Dia de los Muertos ceremonies extend from OLLU to Afghanistan
Altar constructed by a student on
display in Moye Hall.
While students gathered with their peers as well as faculty and staff today during the annual Dia de los Muertos celebration on campus, Carlos Warfied held an observance in Afghanistan to honor the fallen soldiers in his deployment.
Dia de los Muertos, or Day of the Dead, is a popular religious ceremony where the dearly departed are recalled, honored and celebrated.
Celebrations include prayers, songs, food and private altars that are often made using sugar skulls, candles, marigolds, photos and possessions of the deceased.
The Department of Religious Studies and Theology at OLLU has sponsored the Dia de los Muertos ceremony at Our Lady of Lourdes Grotto for more than 20 years.
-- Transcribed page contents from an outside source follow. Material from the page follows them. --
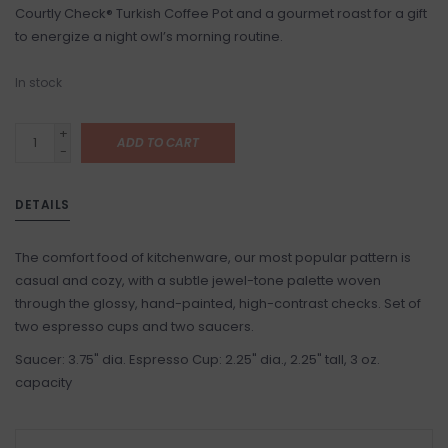
Courtly Check® Turkish Coffee Pot and a gourmet roast for a gift
to energize a night owl’s morning routine.
In stock
+
ADD TO CART
-
DETAILS
The comfort food of kitchenware, our most popular pattern is
casual and cozy, with a subtle jewel-tone palette woven
through the glossy, hand-painted, high-contrast checks. Set of
two espresso cups and two saucers.
Saucer: 3.75" dia. Espresso Cup: 2.25" dia., 2.25" tall, 3 oz.
capacity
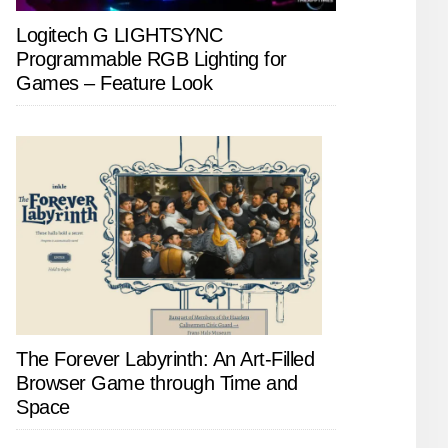
Logitech G LIGHTSYNC
Programmable RGB Lighting for
Games – Feature Look
The Forever Labyrinth: An Art-Filled
Browser Game through Time and
Space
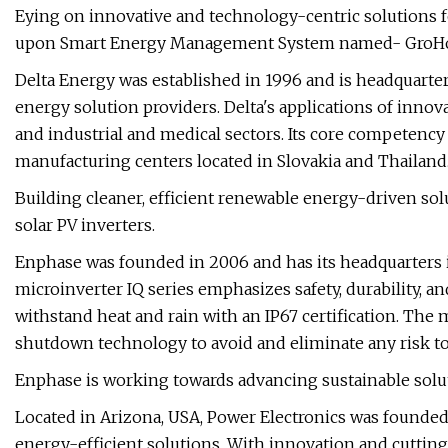
Eying on innovative and technology-centric solutions for
upon Smart Energy Management System named- GroH
Delta Energy was established in 1996 and is headquartere
energy solution providers. Delta's applications of innov
and industrial and medical sectors. Its core competenc
manufacturing centers located in Slovakia and Thailand
Building cleaner, efficient renewable energy-driven sol
solar PV inverters.
Enphase was founded in 2006 and has its headquarters 
microinverter IQ series emphasizes safety, durability, an
withstand heat and rain with an IP67 certification. The 
shutdown technology to avoid and eliminate any risk to
Enphase is working towards advancing sustainable solut
Located in Arizona, USA, Power Electronics was founded in
energy-efficient solutions. With innovation and cuttin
Warfield learned of this event while studying at OLLU several years ago. “While taking a Catholicism class with Dr. (John) Nira, I helped with the Day of the Dead procession,” he explained in an email from Afghanistan. “The following year, I built an altar for my grandfather that had passed away. Since then, my altars have turned into tools for teaching my friends and family about the Day of the Dead tradition.”
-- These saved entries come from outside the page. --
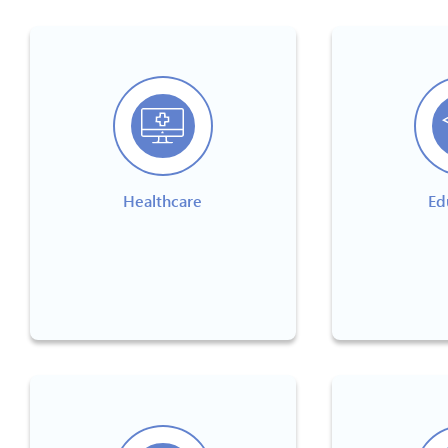
Healthcare
Ed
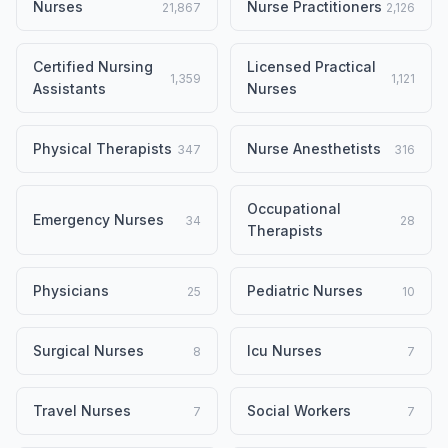
Nurses
Nurse Practitioners
21,867
2,126
Certified Nursing
Licensed Practical
1,359
1,121
Assistants
Nurses
Physical Therapists
Nurse Anesthetists
347
316
Occupational
Emergency Nurses
34
28
Therapists
Physicians
Pediatric Nurses
25
10
Surgical Nurses
Icu Nurses
8
7
Travel Nurses
Social Workers
7
7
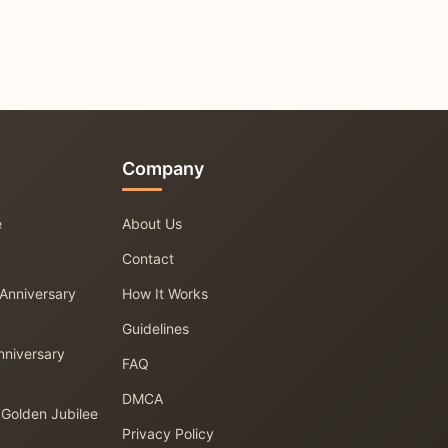
Company
e
About Us
Contact
 Anniversary
How It Works
Guidelines
nniversary
FAQ
DMCA
 Golden Jubilee
Privacy Policy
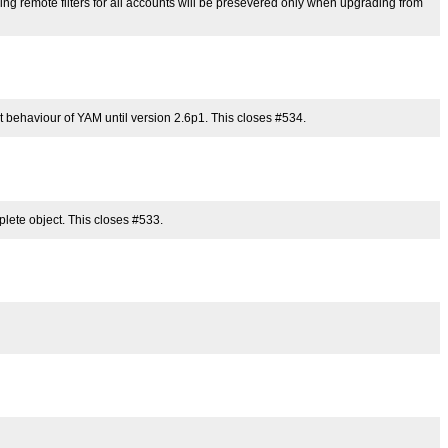
ying remote filters for all accounts will be presevered only when upgrading from
it behaviour of YAM until version 2.6p1. This closes #534.
omplete object. This closes #533.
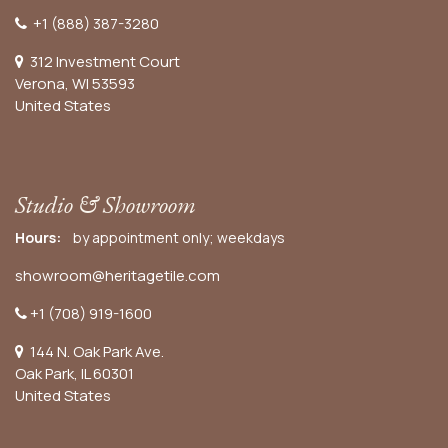
+1 (888) 387-3280
312 Investment Court
Verona, WI 53593
United States
Studio & Showroom
Hours:
by appointment only; weekdays
showroom@heritagetile.com
+1 (708) 919-1600
144 N. Oak Park Ave.
Oak Park, IL 60301
United States​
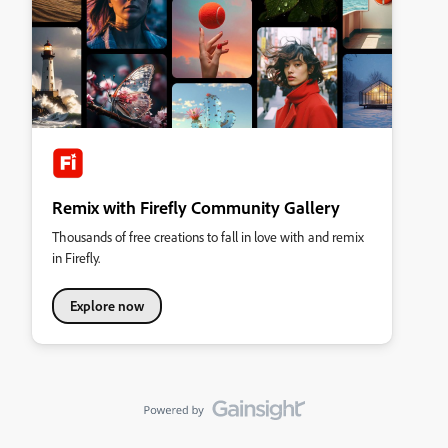
Remix with Firefly Community Gallery
Thousands of free creations to fall in love with and remix
in Firefly.
Explore now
Warfield left OLLU to enlist in the military and took the special tradition with him. A few weeks ago, he wrote to Dr. Nira, asking for the particulars of the processional used at OLLU. In response, Dr. Nira sent Carlos copies of previous programs.
At Warfield’s request, fellow troops will bring pictures of their loved ones to an altar he has built. He does not know how many soldiers will attend the observance, but he does know is he is eager to share an OLLU tradition with troops on the other side of the world.